The third article discusses the aftermath of a controversial needle-exchange program that was adopted in a nearby county in Indiana a few years ago, when HIV infection rates soared in the wake of increasing intravenous drug use and opioid addiction. Drug use and powerful addictions continue to be challenging public health issues. Helping people lower their risk of HIV infection by avoiding contaminated needles has been a focus of a number of local public health efforts to try to avoid compounding medical problems in various communities.


So, if we can’t yet vaccinate against HIV, can we seek to prevent new infections in better ways? How can we best treat infected people, so they live healthier lives, and, importantly, not pass along the virus to others? What will it take to reach and help all the people around the world who are likely at risk of HIV exposure, or who are living with HIV? How will this monumental task be accomplished? What have we learned since the 1980s and the legacy left behind in Randy Shilts’s words? And how can our improved understanding of epidemics and viruses—and global communication—help us deal with the COVID-19 outbreak?

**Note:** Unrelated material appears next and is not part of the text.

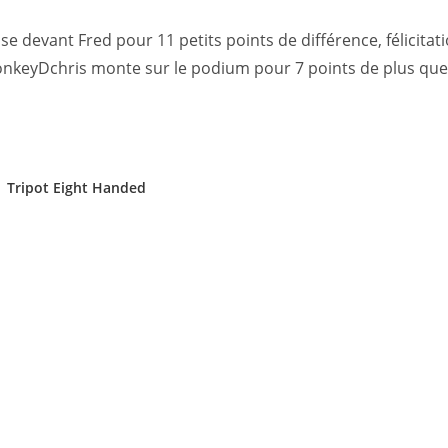
 devant Fred pour 11 petits points de différence, félicitat
nkeyDchris monte sur le podium pour 7 points de plus que
Tripot Eight Handed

Global challenges are hard. Medicine is hard. And I’m not a virologist, epidemiologist, or health practitioner, so I’m not on the front lines of solving these challenges. But as a biologist, an educator, and a member of a species that has been ravaged by viruses over its history (and will be again), I care. I came of age in the early days of HIV/AIDS, and I’ve watched and listened and tried to learn from experts as we grapple with concerns related to this and other epidemics in an era of global connectedness. I hope that what connects us can also help us be more responsive, and to learn from the challenges, mistakes, and successes of the past to lead us to a more healthful future. For my own part, I’ll try to keep learning from different perspectives and sharing in conversations about science with my students as well as people in my community—maybe once again over a drink, some food, and another book.